## [WORK TASK]
Scan the records beneath this line for the line holding "CEA Escuela Americana de Automovilismo" and the line holding "Ltd．All Rights Reserved.", then transcribe exactly those two and all lines between.
-- MATERIAL FOR THE TASK follows --
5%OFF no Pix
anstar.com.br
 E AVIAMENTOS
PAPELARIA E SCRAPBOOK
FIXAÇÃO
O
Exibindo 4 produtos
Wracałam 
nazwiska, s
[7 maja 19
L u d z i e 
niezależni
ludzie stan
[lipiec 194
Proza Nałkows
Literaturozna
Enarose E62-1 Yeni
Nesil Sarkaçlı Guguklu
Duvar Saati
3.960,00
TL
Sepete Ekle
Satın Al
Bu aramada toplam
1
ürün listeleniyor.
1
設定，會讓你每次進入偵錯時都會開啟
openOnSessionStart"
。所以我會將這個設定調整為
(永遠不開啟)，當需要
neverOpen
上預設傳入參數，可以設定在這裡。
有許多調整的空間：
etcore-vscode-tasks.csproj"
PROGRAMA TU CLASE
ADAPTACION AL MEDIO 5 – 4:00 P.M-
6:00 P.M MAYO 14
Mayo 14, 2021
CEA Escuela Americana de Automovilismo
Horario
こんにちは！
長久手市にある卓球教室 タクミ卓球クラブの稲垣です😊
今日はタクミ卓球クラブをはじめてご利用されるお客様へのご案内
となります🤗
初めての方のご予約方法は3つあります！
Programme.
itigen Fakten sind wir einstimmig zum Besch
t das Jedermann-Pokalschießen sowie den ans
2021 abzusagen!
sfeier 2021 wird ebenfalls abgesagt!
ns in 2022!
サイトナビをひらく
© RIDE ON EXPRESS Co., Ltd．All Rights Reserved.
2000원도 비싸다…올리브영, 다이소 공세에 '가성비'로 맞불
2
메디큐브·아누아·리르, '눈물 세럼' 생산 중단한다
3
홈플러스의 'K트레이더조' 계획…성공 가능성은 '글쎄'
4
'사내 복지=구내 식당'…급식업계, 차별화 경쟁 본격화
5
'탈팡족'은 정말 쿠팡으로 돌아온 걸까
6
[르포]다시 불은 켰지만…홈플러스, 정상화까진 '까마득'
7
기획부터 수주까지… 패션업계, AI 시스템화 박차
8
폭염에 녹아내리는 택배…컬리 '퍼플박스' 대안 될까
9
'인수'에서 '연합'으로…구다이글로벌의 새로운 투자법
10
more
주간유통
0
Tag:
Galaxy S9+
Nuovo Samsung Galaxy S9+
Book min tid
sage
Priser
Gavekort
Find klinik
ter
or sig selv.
-- MATERIAL FOR THE TASK concluded --
## [SOLUTION TO THE EXERCISE]
CEA Escuela Americana de Automovilismo
Horario
こんにちは！
長久手市にある卓球教室 タクミ卓球クラブの稲垣です😊
今日はタクミ卓球クラブをはじめてご利用されるお客様へのご案内
となります🤗
初めての方のご予約方法は3つあります！
Programme.
itigen Fakten sind wir einstimmig zum Besch
t das Jedermann-Pokalschießen sowie den ans
2021 abzusagen!
sfeier 2021 wird ebenfalls abgesagt!
ns in 2022!
サイトナビをひらく
© RIDE ON EXPRESS Co., Ltd．All Rights Reserved.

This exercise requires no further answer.